South Korea’s Unification Ministry said North Korea informed it Wednesday that Kim Yo Jong, 1st vice director of the Central Committee of North Korea’s ruling Workers’ Party, would be part of the delegation led by the country’s nominal head of state Kim Yong Nam.
North Korea also said the delegation will include Choe Hwi, chairman of the country’s National Sports Guidance Committee, and Ri Son Gwon, chairman of the North’s agency that deals with inter-Korean affairs.
Seoul previously said the delegation would arrive Friday but the statement Wednesday was the first confirmation a member of the North’s ruling family would be included.
Kim Yo Jong, believed to be in her late 20s or early 30s, was promoted by her brother last year to be an alternate member of the decision-making political bureau of the ruling party’s central committee, which analysts said showed that her activities are more substantive and more important than previously thought. She is believed to be one of Kim Jong Un’s closest confidants. They were born to the same mother, Ko Yong Hui.
The war-separated rivals are cooperating for a series of conciliatory measures during the Olympics, which Seoul sees as an opportunity to ease tensions with Pyongyang following an extended period of animosity over its nuclear weapons and missiles program. Skeptics think the North is trying to use the Olympics to weakened U.S.-led sanctions and pressure against the country and buy more time to advance its nuclear weapons and missiles program.

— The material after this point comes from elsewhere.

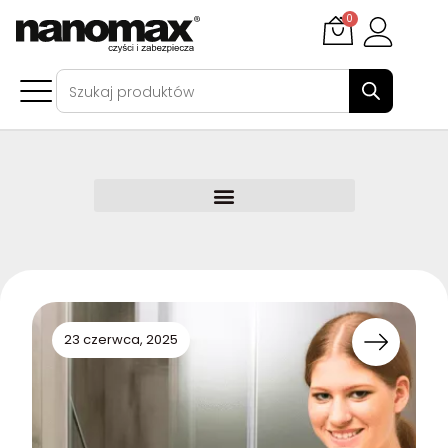
0
23 czerwca, 2025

North Korea has 22 athletes competing in the Winter Olympics but also has sent artists and a cheering squad.
A decision by South Korea to send the artists by sea has triggered debate in the South, where conservatives saw the move as a sure-fire sign that the North is trying to use the Olympics to ease the pressure against the country.
South Korea is reviewing whether to meet North Korea’s request to provide fuel to the ferry that transported the artists. Seoul exempted the ferry from sanctions to allow it in South Korean waters.
“We will closely discuss with the United States and other related nations the matter of providing convenience to the Mangyongbong ferry so that no problem regarding sanctions would occur,” Seoul’s Unification Ministry spokesman Baik Tae-hyun said.